Saved data entries:
☆ ☆ ☆

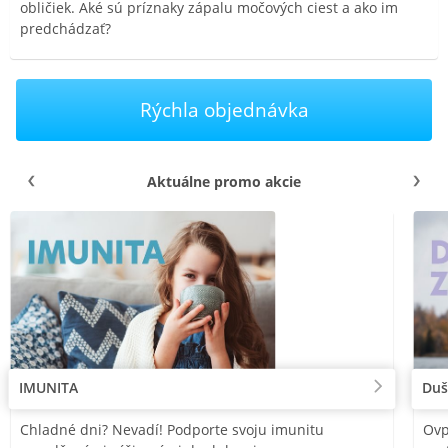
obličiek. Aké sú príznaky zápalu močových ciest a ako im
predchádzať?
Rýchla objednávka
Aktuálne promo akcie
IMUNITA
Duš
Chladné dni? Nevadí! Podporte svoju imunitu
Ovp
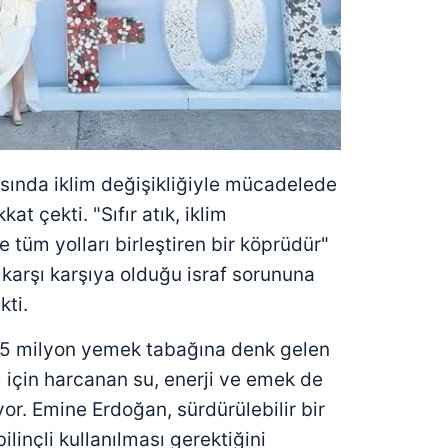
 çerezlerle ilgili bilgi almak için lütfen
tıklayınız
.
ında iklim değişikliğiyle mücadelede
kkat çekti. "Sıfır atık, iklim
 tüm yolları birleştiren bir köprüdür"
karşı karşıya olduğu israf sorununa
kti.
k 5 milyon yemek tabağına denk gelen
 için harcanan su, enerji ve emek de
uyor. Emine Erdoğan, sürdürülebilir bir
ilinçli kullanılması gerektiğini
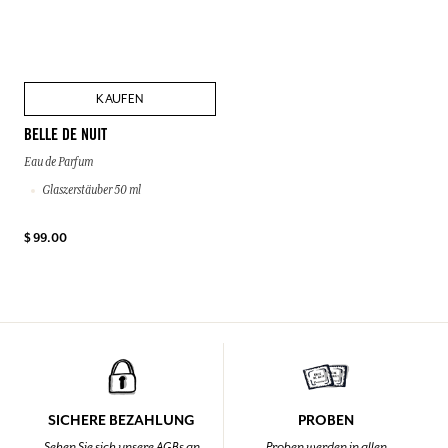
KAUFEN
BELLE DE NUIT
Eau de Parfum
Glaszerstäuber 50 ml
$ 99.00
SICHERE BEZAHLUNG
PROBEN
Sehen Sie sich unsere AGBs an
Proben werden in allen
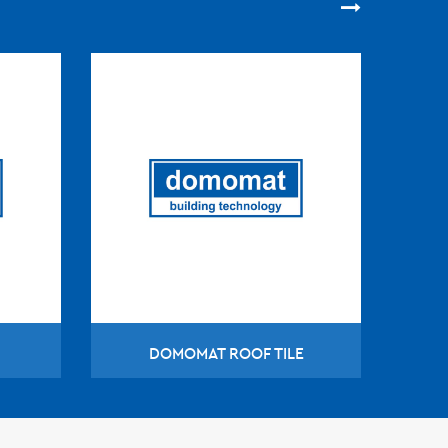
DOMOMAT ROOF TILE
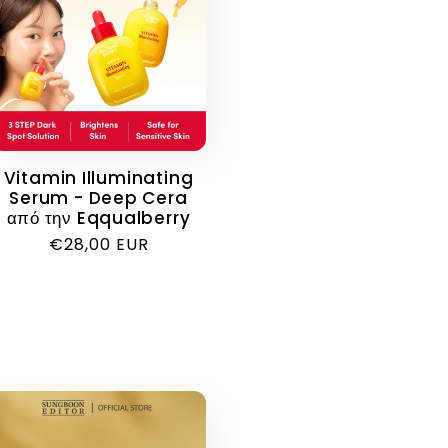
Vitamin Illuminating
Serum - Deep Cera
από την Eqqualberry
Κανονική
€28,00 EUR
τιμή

☆ ☆ ☆

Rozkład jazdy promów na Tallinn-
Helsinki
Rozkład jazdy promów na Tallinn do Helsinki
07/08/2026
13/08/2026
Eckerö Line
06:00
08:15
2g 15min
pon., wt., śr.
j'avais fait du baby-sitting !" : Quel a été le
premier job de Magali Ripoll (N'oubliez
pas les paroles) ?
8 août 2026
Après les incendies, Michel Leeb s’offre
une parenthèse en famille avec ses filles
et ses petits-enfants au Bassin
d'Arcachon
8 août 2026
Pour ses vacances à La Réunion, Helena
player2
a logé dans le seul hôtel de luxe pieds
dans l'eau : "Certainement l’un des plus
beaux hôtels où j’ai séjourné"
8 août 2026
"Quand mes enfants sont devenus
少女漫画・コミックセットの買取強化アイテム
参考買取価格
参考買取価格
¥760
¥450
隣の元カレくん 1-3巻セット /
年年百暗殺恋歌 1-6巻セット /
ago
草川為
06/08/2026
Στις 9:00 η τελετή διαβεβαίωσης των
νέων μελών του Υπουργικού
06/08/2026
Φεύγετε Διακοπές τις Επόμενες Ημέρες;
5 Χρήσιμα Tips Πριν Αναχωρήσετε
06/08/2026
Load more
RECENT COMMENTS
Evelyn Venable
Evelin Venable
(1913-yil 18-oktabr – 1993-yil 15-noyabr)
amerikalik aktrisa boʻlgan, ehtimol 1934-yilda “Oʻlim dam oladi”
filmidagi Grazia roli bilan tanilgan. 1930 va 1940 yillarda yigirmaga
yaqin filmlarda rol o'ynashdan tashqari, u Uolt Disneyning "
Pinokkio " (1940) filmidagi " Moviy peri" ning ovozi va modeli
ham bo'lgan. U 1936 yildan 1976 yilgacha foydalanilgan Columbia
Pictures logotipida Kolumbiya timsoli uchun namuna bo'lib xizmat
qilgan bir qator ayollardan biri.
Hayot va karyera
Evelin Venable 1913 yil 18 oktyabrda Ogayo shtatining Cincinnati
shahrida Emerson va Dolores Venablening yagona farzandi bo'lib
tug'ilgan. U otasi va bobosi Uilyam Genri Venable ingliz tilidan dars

☆ ☆ ☆

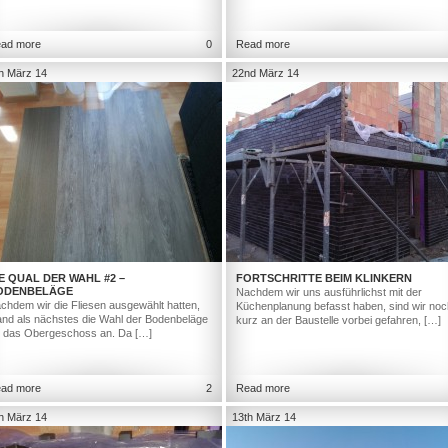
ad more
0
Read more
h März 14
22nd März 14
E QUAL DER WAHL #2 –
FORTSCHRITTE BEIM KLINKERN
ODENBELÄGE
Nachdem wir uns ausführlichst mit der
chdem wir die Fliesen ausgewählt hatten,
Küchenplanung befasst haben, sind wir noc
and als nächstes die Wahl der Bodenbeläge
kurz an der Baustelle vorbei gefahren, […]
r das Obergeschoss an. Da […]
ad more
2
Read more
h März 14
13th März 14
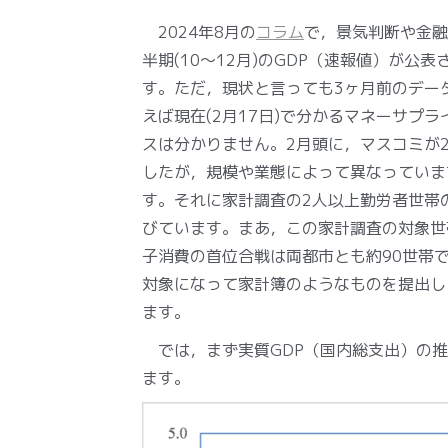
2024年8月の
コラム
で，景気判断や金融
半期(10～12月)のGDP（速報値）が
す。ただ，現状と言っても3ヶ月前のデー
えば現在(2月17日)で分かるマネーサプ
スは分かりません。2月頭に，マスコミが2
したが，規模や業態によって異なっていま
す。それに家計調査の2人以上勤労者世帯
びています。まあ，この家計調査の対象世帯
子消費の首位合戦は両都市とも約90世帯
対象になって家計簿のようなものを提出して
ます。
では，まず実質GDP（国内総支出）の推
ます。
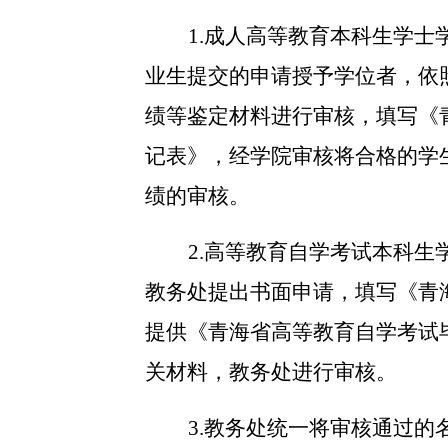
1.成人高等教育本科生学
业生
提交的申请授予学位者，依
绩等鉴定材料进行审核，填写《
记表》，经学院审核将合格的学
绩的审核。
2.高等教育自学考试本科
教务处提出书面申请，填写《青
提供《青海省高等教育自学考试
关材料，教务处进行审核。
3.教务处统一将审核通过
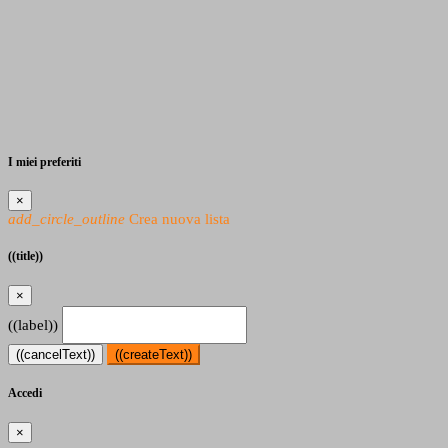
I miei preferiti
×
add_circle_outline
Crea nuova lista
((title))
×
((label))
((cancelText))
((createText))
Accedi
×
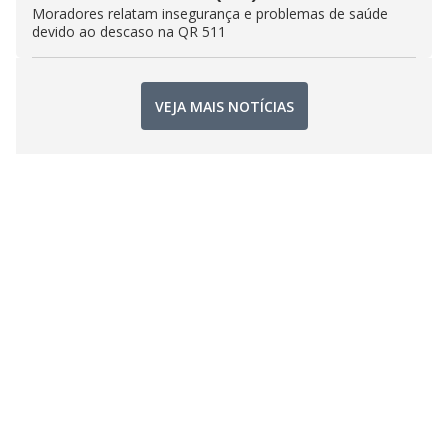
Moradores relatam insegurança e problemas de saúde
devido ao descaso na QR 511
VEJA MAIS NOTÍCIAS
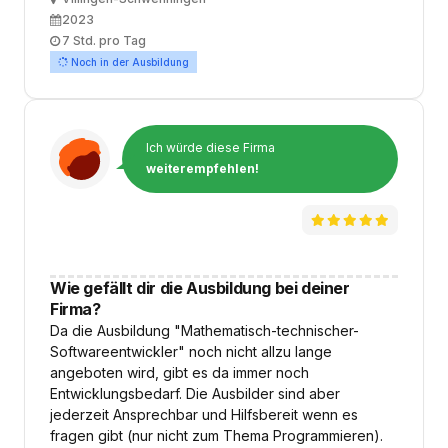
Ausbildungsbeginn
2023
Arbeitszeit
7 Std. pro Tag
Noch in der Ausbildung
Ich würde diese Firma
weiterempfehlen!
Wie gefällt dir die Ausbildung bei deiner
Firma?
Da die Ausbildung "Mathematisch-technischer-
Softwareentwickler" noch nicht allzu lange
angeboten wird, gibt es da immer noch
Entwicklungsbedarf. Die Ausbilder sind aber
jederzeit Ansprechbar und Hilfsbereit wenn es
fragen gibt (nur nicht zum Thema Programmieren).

☆ ☆ ☆

Exercise goal:
Copy out every line from the data above in which the word "jazdy" occurs.

Problem solution:
Rozkład jazdy promów na Tallinn-
Rozkład jazdy promów na Tallinn do Helsinki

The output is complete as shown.